What is being asked >> Every entry below is to be retyped exactly as it appears.
*** Provided records ***
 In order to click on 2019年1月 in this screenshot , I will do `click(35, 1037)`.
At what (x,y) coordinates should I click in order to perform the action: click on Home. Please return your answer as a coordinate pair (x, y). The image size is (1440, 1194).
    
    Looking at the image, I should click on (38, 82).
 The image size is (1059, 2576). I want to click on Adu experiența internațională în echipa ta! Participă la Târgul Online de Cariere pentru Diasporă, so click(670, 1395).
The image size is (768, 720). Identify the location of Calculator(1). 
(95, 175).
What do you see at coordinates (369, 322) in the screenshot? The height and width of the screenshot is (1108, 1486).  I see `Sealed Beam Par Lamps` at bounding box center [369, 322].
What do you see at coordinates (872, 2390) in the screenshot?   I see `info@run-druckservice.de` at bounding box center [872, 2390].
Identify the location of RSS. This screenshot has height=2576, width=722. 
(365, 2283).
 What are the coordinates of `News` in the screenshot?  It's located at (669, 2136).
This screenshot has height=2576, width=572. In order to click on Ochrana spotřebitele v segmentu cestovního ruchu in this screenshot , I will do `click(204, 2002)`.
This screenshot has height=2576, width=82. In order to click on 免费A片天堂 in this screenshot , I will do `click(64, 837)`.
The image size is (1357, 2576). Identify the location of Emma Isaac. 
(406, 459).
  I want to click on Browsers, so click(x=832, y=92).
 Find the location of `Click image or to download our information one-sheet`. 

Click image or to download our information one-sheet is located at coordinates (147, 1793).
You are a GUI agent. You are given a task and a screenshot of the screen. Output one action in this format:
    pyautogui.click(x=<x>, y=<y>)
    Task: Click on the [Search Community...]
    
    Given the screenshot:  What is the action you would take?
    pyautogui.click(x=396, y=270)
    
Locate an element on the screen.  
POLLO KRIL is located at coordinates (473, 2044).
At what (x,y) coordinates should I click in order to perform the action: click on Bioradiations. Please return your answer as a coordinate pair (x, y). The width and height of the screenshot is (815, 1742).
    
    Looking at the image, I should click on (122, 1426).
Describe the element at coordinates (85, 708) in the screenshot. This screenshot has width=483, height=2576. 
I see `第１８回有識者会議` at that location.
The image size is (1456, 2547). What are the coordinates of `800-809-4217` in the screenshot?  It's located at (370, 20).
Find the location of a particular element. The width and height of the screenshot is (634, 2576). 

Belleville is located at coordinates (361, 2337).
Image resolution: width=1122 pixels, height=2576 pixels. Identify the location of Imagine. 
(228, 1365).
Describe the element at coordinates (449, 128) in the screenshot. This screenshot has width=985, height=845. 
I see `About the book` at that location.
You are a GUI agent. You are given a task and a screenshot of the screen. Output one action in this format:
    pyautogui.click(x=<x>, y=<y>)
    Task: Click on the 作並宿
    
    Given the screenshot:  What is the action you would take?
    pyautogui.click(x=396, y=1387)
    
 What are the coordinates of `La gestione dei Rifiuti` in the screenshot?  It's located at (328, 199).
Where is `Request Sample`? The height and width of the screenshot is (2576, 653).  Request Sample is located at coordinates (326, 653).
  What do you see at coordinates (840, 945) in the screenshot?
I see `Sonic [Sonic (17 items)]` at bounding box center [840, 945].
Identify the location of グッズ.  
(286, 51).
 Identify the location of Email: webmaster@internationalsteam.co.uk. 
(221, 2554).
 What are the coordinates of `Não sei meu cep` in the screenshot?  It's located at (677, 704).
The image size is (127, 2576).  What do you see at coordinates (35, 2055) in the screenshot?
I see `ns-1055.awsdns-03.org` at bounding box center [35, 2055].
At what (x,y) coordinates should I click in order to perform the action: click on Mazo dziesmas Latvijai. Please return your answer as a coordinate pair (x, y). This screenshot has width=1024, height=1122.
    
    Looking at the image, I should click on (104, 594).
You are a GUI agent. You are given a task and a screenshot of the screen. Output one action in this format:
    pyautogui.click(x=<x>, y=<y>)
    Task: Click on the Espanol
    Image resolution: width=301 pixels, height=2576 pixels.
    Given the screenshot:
*** End of Provided records ***
Written solution >>
 In order to click on 2019年1月 in this screenshot , I will do `click(35, 1037)`.
At what (x,y) coordinates should I click in order to perform the action: click on Home. Please return your answer as a coordinate pair (x, y). The image size is (1440, 1194).
    
    Looking at the image, I should click on (38, 82).
 The image size is (1059, 2576). I want to click on Adu experiența internațională în echipa ta! Participă la Târgul Online de Cariere pentru Diasporă, so click(670, 1395).
The image size is (768, 720). Identify the location of Calculator(1). 
(95, 175).
What do you see at coordinates (369, 322) in the screenshot? The height and width of the screenshot is (1108, 1486).  I see `Sealed Beam Par Lamps` at bounding box center [369, 322].
What do you see at coordinates (872, 2390) in the screenshot?   I see `info@run-druckservice.de` at bounding box center [872, 2390].
Identify the location of RSS. This screenshot has height=2576, width=722. 
(365, 2283).
 What are the coordinates of `News` in the screenshot?  It's located at (669, 2136).
This screenshot has height=2576, width=572. In order to click on Ochrana spotřebitele v segmentu cestovního ruchu in this screenshot , I will do `click(204, 2002)`.
This screenshot has height=2576, width=82. In order to click on 免费A片天堂 in this screenshot , I will do `click(64, 837)`.
The image size is (1357, 2576). Identify the location of Emma Isaac. 
(406, 459).
  I want to click on Browsers, so click(x=832, y=92).
 Find the location of `Click image or to download our information one-sheet`. 

Click image or to download our information one-sheet is located at coordinates (147, 1793).
You are a GUI agent. You are given a task and a screenshot of the screen. Output one action in this format:
    pyautogui.click(x=<x>, y=<y>)
    Task: Click on the [Search Community...]
    
    Given the screenshot:  What is the action you would take?
    pyautogui.click(x=396, y=270)
    
Locate an element on the screen.  
POLLO KRIL is located at coordinates (473, 2044).
At what (x,y) coordinates should I click in order to perform the action: click on Bioradiations. Please return your answer as a coordinate pair (x, y). The width and height of the screenshot is (815, 1742).
    
    Looking at the image, I should click on (122, 1426).
Describe the element at coordinates (85, 708) in the screenshot. This screenshot has width=483, height=2576. 
I see `第１８回有識者会議` at that location.
The image size is (1456, 2547). What are the coordinates of `800-809-4217` in the screenshot?  It's located at (370, 20).
Find the location of a particular element. The width and height of the screenshot is (634, 2576). 

Belleville is located at coordinates (361, 2337).
Image resolution: width=1122 pixels, height=2576 pixels. Identify the location of Imagine. 
(228, 1365).
Describe the element at coordinates (449, 128) in the screenshot. This screenshot has width=985, height=845. 
I see `About the book` at that location.
You are a GUI agent. You are given a task and a screenshot of the screen. Output one action in this format:
    pyautogui.click(x=<x>, y=<y>)
    Task: Click on the 作並宿
    
    Given the screenshot:  What is the action you would take?
    pyautogui.click(x=396, y=1387)
    
 What are the coordinates of `La gestione dei Rifiuti` in the screenshot?  It's located at (328, 199).
Where is `Request Sample`? The height and width of the screenshot is (2576, 653).  Request Sample is located at coordinates (326, 653).
  What do you see at coordinates (840, 945) in the screenshot?
I see `Sonic [Sonic (17 items)]` at bounding box center [840, 945].
Identify the location of グッズ.  
(286, 51).
 Identify the location of Email: webmaster@internationalsteam.co.uk. 
(221, 2554).
 What are the coordinates of `Não sei meu cep` in the screenshot?  It's located at (677, 704).
The image size is (127, 2576).  What do you see at coordinates (35, 2055) in the screenshot?
I see `ns-1055.awsdns-03.org` at bounding box center [35, 2055].
At what (x,y) coordinates should I click in order to perform the action: click on Mazo dziesmas Latvijai. Please return your answer as a coordinate pair (x, y). This screenshot has width=1024, height=1122.
    
    Looking at the image, I should click on (104, 594).
You are a GUI agent. You are given a task and a screenshot of the screen. Output one action in this format:
    pyautogui.click(x=<x>, y=<y>)
    Task: Click on the Espanol
    Image resolution: width=301 pixels, height=2576 pixels.
    Given the screenshot:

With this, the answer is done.